Abstract
Background:
Acute myeloid leukemia (AML) accounts for 80% of acute leukemias and arises through clonal expansion and arrest of differentiation of hematopoietic progenitor cells in the bone marrow. Depending on the AML subtype and age of the patient, AML patients have a 5-year survival rate of about 25%. AML is a genetically heterogenous disease, where chromosomal aberrations, point mutations in critical oncogenes as well as aberrant expression of key regulatory factors of hematopoiesis collude during transformation. c-MYB is an important hematopoietic transcription factor involved in proliferation and differentiation of progenitor cells of the myeloid and lymphoid lineages. It was first described as a viral oncogene of avian leukemia viruses and is upregulated or mutated in many leukemic subtypes as well as solid tumors. c-MYB interacts with other transcription factors or co-factors, which are essential for its transcriptional activity. In this regard, c-MYB transactivation ability is inhibited by a histone deacetylases recruiting corepressor complex containing SKI, TIF1BETA, NCOR and mSIN3A. c-SKI is a proto-oncogene and an inhibitor of TGFβ signalling. However, it acts not only as a transcriptional co-repressor but also as a transcriptional co-activator. Like c-MYB, c-SKI is upregulated in different solid tumors and leukemias.

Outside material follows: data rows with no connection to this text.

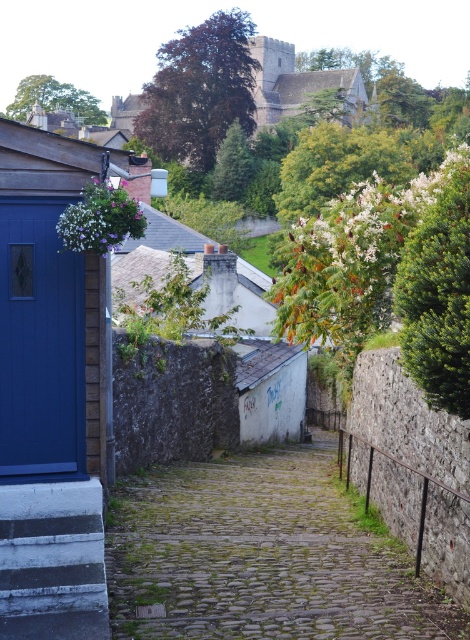 You are standing at the entrance of the alley and want to take a shortcut to the historic building. You see the cobblestone path at center and the white painted wood stairs at lower left. Which one is closer to the right side of the alley?

The cobblestone path at center is positioned on the right side of white painted wood stairs at lower left, so the cobblestone path at center is closer to the right side of the alley.

You are a delivery person carrying a package that requires a clear path of at least 3 meters to maneuver safely. You need to pass through the alleyway shown in the image. Given the distance between the cobblestone path at center and the matte blue door at left, can you safely navigate through this area with your package?

The cobblestone path at center and the matte blue door at left are 2.60 meters apart from each other. Since the required clear path is 3 meters, the distance is insufficient, so you cannot safely navigate through this area with your package.

Based on the photo, you are a visitor standing in the alleyway and want to enter the building through the matte blue door at left. To reach the door, you must first step over the white painted wood stairs at lower left. Is the door closer to you than the stairs?

The matte blue door at left is further to the viewer than the white painted wood stairs at lower left, so the door is actually farther away from you than the stairs. You would need to walk past the stairs to reach the door.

Though SKI activity is well described, transcriptional regulation of the SKI gene itself still remains unknown. Here, we deliver insight into the transcriptional regulation of the human SKI gene via the transcription factor c-MYB.
Methods:
In silico analyses were performed to identify potential MYB binding sites in the SKI regulatory region. Chromatin immunoprecipitation (ChIP) assays were used to validate the interaction between MYB and the potential SKI regulatory regions. Reporter gene assays were engaged to analyze MYB regulatory potential regarding SKI expression. RNAi experiments were performed to further examine transcriptional regulation of SKI by MYB. Since MYB is known to be downregulated by the histone deacetylase inhibitor (HDACi) valproic acid (VPA), MYB and SKI protein levels were analyzed in AML cell lines treated with VPA via Western Blot. Correlated protein levels of MYB and SKI were examined in the myeloid leukemia cell lines HL60, U937, THP1, NB4 and K562 as well as in primary cells of AML patients (n=27). Correlation of MYB and SKI transcript levels were performed in three different data sets of primary AML samples. The first cohort (n=7) was analyzed via RT-qPCR. Cohort 2 consists of cDNA microarray data of AML patients (n=17). Furthermore, principal component analysis (PCA) of the gene expression profile of MYB and SKI of AML patients (n=542) were performed with the leukemia gene atlas (LGA).
Results:
In silico analyses revealed four putative MYB binding sites (MBS1-4) in the SKI regulatory region. Direct binding of MYB to the regulatory sites MBS2-4 of the SKI gene could be confirmed via ChIP experiments. Dual luciferase reporter gene assays comprising c-MYB binding sites present in the SKI gene locus further show c-MYB-dependent transcriptional activation of the reporter. RNAi experiments depleting c-MYB in leukemic cell lines resulted in the decrease of SKI protein levels and thereby reveal that c-MYB is essential for the induction of SKI gene expression. Accordingly, treatment of the AML cell lines with the HDACi VPA led to a decrease of MYB and consequently SKI protein levels. Consistently, we observed a positive correlation of MYB and SKI protein expression in leukemic cell lines and in samples of AML patients. Moreover, a highly positive correlation of MYB and SKI transcript levels could be observed in three different cohorts of AML patients, further confirming regulation of SKI expression by the transcription factor MYB.
Conclusion:
Our findings provide new insights in the transcriptional regulation of the proto-oncogene c-SKI by the oncogenic transcription factor c-MYB during leukemogenesis. c-MYB and c-SKI expression and functions are highly positively correlated in human AML suggesting that c-SKI is a mediator of c-MYB oncogenic potential. So far, various therapeutic approaches targeting MYB failed to be transferred to patients. In this regard, c-MYB and c-SKI represent promising marker and target proteins for novel HDACi-based therapeutic approaches in AML.
No relevant conflicts of interest to declare.
Author notes
Asterisk with author names denotes non-ASH members.